Start of Records for the task

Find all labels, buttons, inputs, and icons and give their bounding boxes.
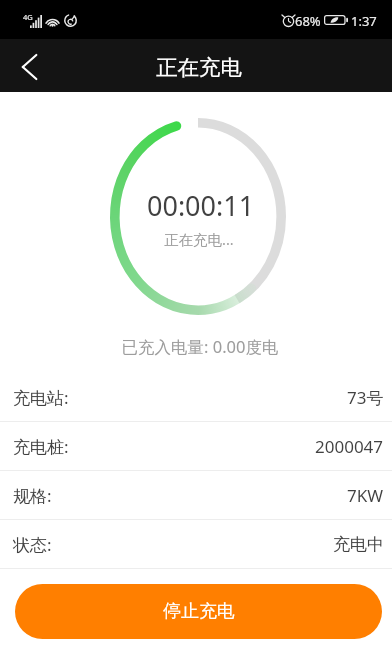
button[interactable]: 充电站: (0, 373, 392, 422)
staticText: 充电桩: (13, 435, 69, 458)
staticText: 1:37 (351, 12, 377, 30)
button[interactable]: 停止充电 (15, 584, 382, 639)
button[interactable]: 充电桩: (0, 422, 392, 471)
button[interactable]: 规格: (0, 471, 392, 520)
staticText: 68% (295, 12, 321, 30)
staticText: 4G (23, 12, 33, 22)
staticText: 7KW (347, 484, 384, 507)
staticText: 00:00:11 (147, 187, 255, 224)
staticText: 2000047 (315, 435, 384, 458)
staticText: 规格: (13, 484, 52, 507)
button[interactable]: 状态: (0, 520, 392, 569)
staticText: 充电中 (333, 534, 384, 555)
staticText: 73号 (347, 386, 384, 409)
staticText: 充电站: (13, 386, 69, 409)
staticText: 状态: (13, 533, 52, 556)
staticText: 已充入电量: 0.00度电 (4, 335, 392, 358)
button[interactable]: Back (0, 39, 53, 92)
staticText: 正在充电 (156, 54, 242, 81)
staticText: 正在充电... (164, 229, 234, 249)
staticText: 停止充电 (163, 600, 235, 623)
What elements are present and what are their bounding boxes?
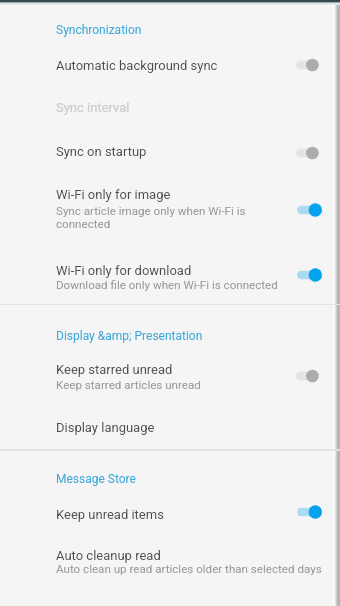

End of Records for the task

Scan the material and collect every line that contains "正在充电".

staticText: 正在充电 (156, 54, 242, 81)
staticText: 正在充电... (164, 229, 234, 249)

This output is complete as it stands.